According to the report, the company is considering skipping the pre-IPO raise plans so as to fast-track the company's market debut timeline.
However, the company's plans of shelving the pre-IPO raise, which isn't yet confirmed, is not related to any valuation differences, reported IANS, quoting multiple sources aware of the developments.
The company, which was last valued at $16 billion when it last raised funds in 2019, is seeking to raise Rs 8,300 crore by issuing fresh stocks and the same amount of stocks will also be offered for sale after some pre-IPO share offloading. If raised, this would be the largest IPO in the country’s corporate history.
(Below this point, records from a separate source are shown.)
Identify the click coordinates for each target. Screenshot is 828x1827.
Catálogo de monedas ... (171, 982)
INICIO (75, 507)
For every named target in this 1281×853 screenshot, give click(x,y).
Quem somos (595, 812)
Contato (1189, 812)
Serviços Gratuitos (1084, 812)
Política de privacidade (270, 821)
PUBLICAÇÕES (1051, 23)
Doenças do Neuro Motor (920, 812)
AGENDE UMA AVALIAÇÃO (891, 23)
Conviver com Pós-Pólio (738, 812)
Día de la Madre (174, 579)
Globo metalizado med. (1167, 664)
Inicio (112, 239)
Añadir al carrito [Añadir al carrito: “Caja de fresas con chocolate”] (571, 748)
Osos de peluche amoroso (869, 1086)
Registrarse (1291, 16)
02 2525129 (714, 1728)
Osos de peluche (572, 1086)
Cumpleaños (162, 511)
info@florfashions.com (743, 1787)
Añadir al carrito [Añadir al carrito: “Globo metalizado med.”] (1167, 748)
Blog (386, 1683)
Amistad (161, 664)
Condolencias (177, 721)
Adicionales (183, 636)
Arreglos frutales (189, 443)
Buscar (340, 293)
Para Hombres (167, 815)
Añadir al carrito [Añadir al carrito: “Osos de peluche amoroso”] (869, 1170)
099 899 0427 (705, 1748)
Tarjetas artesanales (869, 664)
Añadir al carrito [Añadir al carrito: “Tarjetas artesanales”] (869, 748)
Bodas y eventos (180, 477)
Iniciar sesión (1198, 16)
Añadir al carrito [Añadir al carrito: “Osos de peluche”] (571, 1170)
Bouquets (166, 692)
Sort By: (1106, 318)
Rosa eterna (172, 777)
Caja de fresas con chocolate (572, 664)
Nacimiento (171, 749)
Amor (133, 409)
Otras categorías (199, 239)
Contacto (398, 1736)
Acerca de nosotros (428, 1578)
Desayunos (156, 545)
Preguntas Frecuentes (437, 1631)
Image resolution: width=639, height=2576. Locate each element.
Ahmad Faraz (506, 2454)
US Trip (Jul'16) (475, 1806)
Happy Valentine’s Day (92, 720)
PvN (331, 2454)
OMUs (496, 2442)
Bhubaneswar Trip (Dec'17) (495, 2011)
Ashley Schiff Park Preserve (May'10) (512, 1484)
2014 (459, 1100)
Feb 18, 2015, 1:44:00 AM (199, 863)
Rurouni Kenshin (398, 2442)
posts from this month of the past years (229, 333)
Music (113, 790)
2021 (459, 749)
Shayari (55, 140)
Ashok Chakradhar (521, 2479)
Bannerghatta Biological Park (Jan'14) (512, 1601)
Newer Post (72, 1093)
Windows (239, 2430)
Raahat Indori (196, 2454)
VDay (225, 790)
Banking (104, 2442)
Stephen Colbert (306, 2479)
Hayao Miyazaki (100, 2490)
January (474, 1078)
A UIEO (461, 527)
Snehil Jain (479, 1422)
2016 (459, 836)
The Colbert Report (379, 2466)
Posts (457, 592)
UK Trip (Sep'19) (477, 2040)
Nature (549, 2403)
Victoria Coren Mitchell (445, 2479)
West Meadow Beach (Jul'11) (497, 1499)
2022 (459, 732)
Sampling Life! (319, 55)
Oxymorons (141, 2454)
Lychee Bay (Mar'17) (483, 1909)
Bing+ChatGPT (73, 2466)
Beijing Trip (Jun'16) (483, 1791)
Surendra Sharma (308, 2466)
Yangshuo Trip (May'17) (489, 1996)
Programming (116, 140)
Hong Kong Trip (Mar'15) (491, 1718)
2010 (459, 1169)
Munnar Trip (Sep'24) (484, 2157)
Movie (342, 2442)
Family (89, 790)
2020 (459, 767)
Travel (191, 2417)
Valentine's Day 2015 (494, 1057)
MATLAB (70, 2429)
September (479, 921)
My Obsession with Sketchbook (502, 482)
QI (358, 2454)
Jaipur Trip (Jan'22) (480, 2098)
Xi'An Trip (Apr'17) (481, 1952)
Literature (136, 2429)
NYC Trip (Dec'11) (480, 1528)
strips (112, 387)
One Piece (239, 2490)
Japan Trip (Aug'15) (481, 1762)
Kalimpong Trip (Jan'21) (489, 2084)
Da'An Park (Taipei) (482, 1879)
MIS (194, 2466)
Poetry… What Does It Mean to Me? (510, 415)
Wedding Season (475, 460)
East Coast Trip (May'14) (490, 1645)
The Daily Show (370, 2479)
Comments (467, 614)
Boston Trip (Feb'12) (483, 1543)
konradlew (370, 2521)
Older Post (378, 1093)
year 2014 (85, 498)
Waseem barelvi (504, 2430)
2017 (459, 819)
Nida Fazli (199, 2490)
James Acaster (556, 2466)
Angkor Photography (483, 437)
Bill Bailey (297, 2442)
According to PTI, company founder and CEO Vijay Shekhar Sharma and Alibaba group will be diluting some of their stocks ahead of the IPO. Apart from them, Antfin (Netherlands) Holding BV, Alibaba.com Singapore E-Commerce, and Elevation Capital V FII Holdings will also be selling some of their stake in the company.
As of FY21, the total revenue from the company’s operations stood at Rs 3,186 crore derived from 114 million users and over 7.4 billion transactions. According to the PTI report, Paytm has reported a negative cash of Rs 222.1 crore due to operation cost and working capital requirement this financial year.
According to an Indian Express report, the company will be listing its shared on the BSE and NSE by mid-November. The report further states that Paytm plans to used Rs 4,300 crore from the issue to expand its existing business line and acquire new merchants.